→ **RECORD EXCERPTS**

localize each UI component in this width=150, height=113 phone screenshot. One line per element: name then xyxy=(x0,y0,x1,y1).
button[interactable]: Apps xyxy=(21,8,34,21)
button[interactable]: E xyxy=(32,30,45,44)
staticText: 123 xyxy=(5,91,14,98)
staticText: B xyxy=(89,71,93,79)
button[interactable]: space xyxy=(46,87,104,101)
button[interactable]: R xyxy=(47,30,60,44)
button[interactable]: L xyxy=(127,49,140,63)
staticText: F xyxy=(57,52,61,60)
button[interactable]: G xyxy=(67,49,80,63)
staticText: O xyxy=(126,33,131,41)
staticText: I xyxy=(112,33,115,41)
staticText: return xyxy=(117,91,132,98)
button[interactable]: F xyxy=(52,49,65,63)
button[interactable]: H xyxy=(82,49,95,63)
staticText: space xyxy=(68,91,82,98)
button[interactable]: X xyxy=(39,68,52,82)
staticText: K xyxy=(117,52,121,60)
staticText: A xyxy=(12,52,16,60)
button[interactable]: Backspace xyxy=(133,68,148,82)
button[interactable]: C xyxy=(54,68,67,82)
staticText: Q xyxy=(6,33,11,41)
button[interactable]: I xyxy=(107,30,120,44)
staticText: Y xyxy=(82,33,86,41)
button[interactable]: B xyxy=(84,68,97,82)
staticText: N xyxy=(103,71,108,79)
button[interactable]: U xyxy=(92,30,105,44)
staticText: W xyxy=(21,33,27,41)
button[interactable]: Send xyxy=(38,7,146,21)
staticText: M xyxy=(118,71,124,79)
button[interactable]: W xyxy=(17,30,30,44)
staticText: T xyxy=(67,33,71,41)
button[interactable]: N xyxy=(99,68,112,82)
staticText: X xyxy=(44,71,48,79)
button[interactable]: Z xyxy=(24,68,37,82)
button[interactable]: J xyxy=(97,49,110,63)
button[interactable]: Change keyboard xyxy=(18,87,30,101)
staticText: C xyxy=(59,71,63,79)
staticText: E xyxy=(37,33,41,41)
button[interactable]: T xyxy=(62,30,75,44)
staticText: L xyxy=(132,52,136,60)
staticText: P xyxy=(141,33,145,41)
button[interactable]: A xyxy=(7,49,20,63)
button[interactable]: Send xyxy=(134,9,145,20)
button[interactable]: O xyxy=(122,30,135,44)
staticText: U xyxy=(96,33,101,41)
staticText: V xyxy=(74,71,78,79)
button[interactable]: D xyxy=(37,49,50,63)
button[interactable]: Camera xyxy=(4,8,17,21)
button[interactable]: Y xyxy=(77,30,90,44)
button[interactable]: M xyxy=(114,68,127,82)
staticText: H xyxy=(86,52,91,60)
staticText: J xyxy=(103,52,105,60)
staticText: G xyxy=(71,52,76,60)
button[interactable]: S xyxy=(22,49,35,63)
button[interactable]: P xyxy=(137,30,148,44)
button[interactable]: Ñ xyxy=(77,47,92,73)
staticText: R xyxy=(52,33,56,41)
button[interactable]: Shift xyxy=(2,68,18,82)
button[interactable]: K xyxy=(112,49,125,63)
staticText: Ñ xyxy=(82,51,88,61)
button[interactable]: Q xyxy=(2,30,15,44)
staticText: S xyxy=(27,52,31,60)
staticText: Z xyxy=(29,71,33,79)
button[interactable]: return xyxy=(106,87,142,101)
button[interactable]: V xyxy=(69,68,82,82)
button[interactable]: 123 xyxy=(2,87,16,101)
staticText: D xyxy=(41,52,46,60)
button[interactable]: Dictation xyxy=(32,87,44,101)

→ **EXERCISE PROMPT**
Lines that include the word "return" — how many are there in the data? Answer with the number alone.

→ **RESPONSE TO THIS TASK**
2